= Prompt =
Print only the lines below from the one with "Site certificado." to the one with "eleve abból, hogy", both included, exactly as they stand. Leave pictures out.

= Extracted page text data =

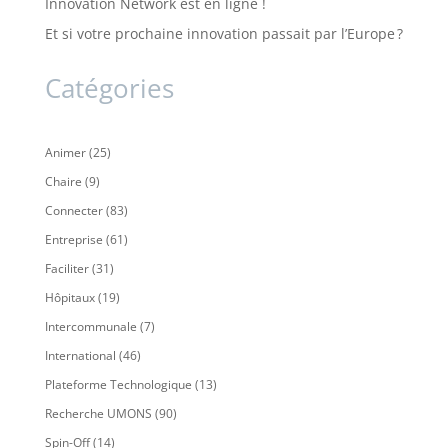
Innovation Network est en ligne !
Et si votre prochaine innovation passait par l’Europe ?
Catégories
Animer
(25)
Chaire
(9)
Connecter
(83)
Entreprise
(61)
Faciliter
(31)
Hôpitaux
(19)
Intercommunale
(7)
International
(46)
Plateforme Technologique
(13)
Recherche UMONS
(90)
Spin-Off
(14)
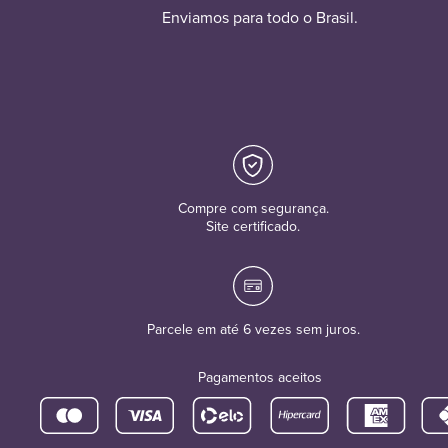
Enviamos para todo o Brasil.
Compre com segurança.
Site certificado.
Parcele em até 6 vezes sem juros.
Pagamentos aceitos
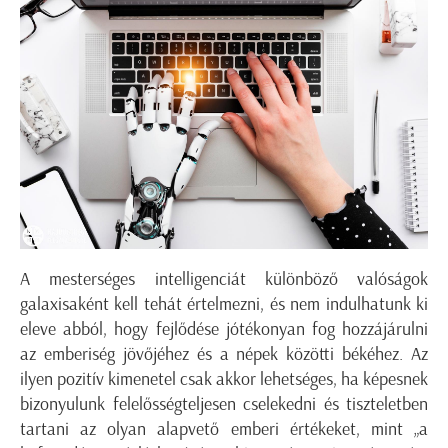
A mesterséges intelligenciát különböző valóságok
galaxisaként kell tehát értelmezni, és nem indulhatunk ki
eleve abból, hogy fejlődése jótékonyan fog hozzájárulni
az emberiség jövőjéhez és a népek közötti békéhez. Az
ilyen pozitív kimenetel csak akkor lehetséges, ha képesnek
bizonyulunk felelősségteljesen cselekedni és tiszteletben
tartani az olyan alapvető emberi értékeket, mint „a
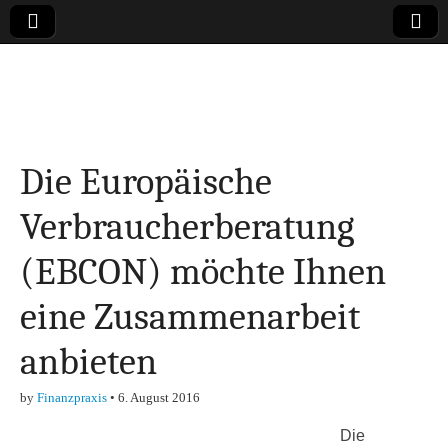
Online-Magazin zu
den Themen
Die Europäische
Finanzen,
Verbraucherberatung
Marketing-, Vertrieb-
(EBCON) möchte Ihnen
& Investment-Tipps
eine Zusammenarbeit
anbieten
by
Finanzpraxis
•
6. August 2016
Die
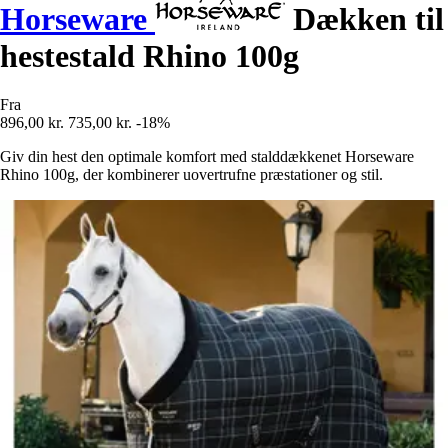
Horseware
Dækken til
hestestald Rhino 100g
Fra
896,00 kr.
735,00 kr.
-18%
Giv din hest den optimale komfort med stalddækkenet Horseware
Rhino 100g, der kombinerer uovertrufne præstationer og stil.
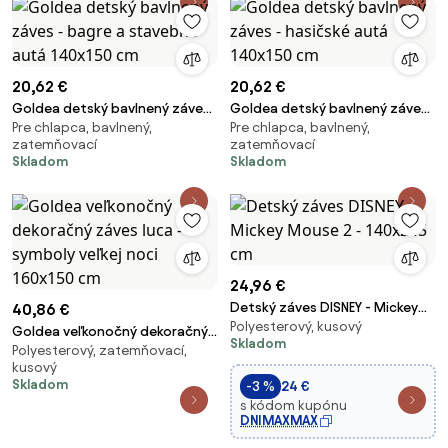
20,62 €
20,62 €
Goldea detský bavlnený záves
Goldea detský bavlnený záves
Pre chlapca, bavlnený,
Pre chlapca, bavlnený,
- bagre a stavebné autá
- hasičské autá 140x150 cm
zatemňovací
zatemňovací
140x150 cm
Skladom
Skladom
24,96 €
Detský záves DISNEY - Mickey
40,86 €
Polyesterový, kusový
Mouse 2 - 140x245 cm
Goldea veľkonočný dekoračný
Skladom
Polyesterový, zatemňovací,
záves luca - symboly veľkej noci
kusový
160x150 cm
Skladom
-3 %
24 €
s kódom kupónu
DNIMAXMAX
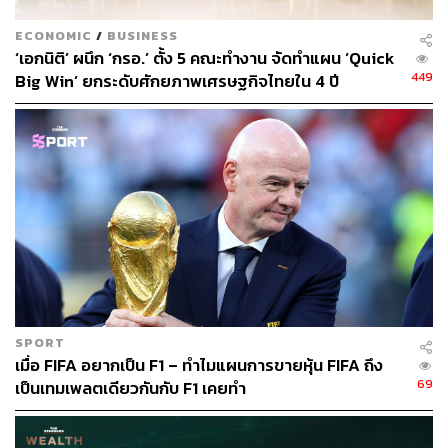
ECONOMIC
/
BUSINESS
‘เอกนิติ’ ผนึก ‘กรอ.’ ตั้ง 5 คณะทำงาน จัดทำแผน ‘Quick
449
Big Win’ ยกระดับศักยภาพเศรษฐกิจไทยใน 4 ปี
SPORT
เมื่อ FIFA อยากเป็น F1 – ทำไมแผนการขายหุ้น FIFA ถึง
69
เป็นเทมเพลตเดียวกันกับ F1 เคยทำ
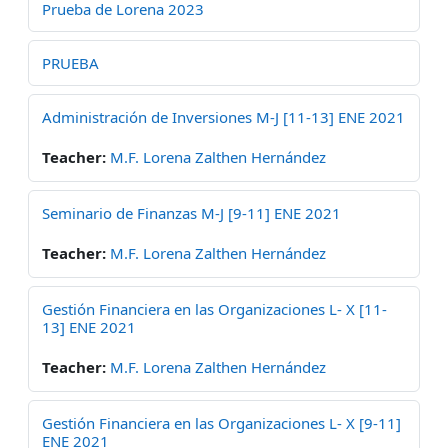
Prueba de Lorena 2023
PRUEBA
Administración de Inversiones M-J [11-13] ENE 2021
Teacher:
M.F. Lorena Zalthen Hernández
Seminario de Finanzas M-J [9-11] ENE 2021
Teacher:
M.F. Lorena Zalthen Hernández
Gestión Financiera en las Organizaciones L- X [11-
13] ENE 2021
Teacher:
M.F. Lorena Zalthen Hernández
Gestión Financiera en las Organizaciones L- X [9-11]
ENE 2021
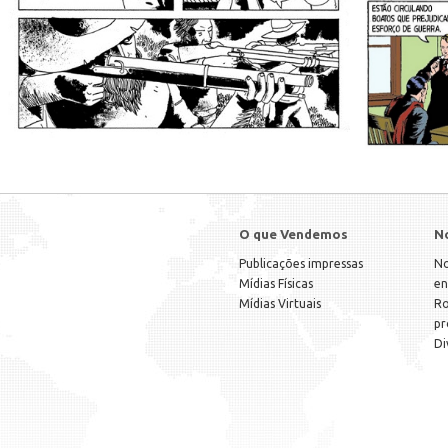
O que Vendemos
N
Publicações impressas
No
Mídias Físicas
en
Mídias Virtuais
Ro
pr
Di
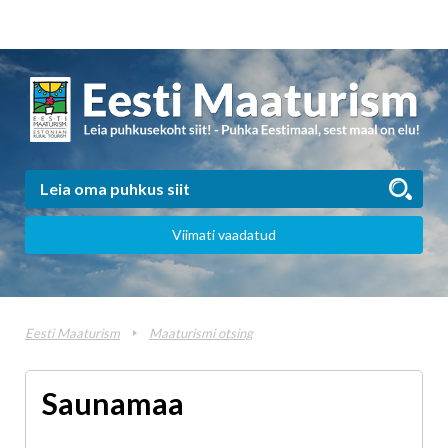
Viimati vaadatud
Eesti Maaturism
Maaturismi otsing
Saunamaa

= Response to the exercise =
Site certificado.
Parcele em até 6 vezes sem juros.
Pagamentos aceitos
A mesterséges intelligenciát különböző valóságok
galaxisaként kell tehát értelmezni, és nem indulhatunk ki
eleve abból, hogy fejlődése jótékonyan fog hozzájárulni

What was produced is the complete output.